# Moving from US to New Zealand



## JenRyan (Feb 12, 2014)

Hello all,

Me & my boyfriend are really considering moving to New Zealand. I haven't done much research so I thought I should ask people that have moved & are living there now. I don't have any children just my cat. :3
Could you give us an estimate on how much it would cost? I'm mainly looking to rent. I also don't have a specific city in mind. How would we start to get the ball rolling visa wise? How are colleges? Is it super hard to find a job even a retail one? 
Thanks!


----------



## Kimbella (Jul 4, 2013)

JenRyan said:


> Hello all,
> 
> Me & my boyfriend are really considering moving to New Zealand. I haven't done much research so I thought I should ask people that have moved & are living there now. I don't have any children just my cat. :3
> Could you give us an estimate on how much it would cost? I'm mainly looking to rent. I also don't have a specific city in mind. How would we start to get the ball rolling visa wise? How are colleges? Is it super hard to find a job even a retail one?
> Thanks!


It's going to be hard to really give you any specifics without you having at least some idea of why you want to move here, i.e., want to move to Wellington to attend WETA workshops, move to Auckland to build yachts, move to Christchurch to rebuild the city, move to Dunedin to study at Otago Uni...

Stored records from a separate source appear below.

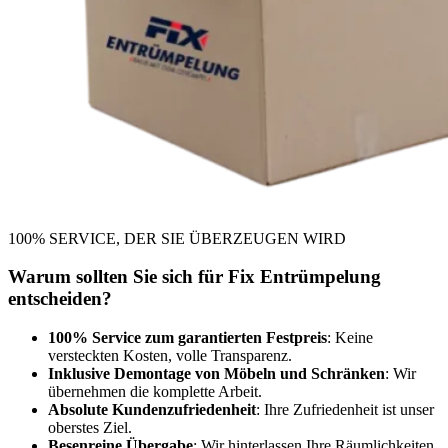
100% SERVICE, DER SIE ÜBERZEUGEN WIRD
Warum sollten Sie sich für Fix Entrümpelung
entscheiden?
100% Service zum garantierten Festpreis
: Keine
versteckten Kosten, volle Transparenz.
Inklusive Demontage von Möbeln und Schränken
: Wir
übernehmen die komplette Arbeit.
Absolute Kundenzufriedenheit
: Ihre Zufriedenheit ist unser
oberstes Ziel.
Besenreine Übergabe
: Wir hinterlassen Ihre Räumlichkeiten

First I suggest you go to the INZ website (Immigration New Zealand) and use their Visa tool to help you find one that suits your circumstances--no one but you will know the answers to what Visa will get you here (if any).

So, to the question about cost, that is going to depend on the Visa, you will need to use the INZ website to find which one suits your circumstances. A work Visa can range from around $270 and up.

Rent is also going to depend very much on where you live. The more populated areas can be quite pricey to rent or even buy in: Auckland and Christchurch at the moment, but the further south you go, the rent generally gets cheaper (and the weather usually gets worse). Go to the site TradeMe and look at property rentals to get an idea of what you'll be looking at, price wise, and what that will get you. Understand that NZ does not generally have "apartment" living as we know it in the US, they don't have huge blocks of sprawling apartment complexes to provide cheap and easy housing... maybe parts of Auckland, but definitely not here in the S Island... 

Colleges are fine, but unless you get residency, you'll be paying international student prices for tuition which can be extremely expensive.

Finding a job can be difficult (but not always), the immigration laws here provide security to kiwis in that "legally" jobs are supposed to be offered to qualified kiwis first before non-nationals can be offered the job. Depending on your age, you might want to look at the INZ website and check out the Working Holiday Visa. It may give you the answers you need on how to get here, what sort of work you can do, and the flexibility you need.

Hope this helps somewhat! You really will need to focus your own vision a bit in order to decide on what you want to do, where you want to be, and how to go about making it a reality.

Cheers!


----------



## JenRyan (Feb 12, 2014)

Thank you I really appreciate the answer back. I'm about to look into the different visa's now & will post my results.


----------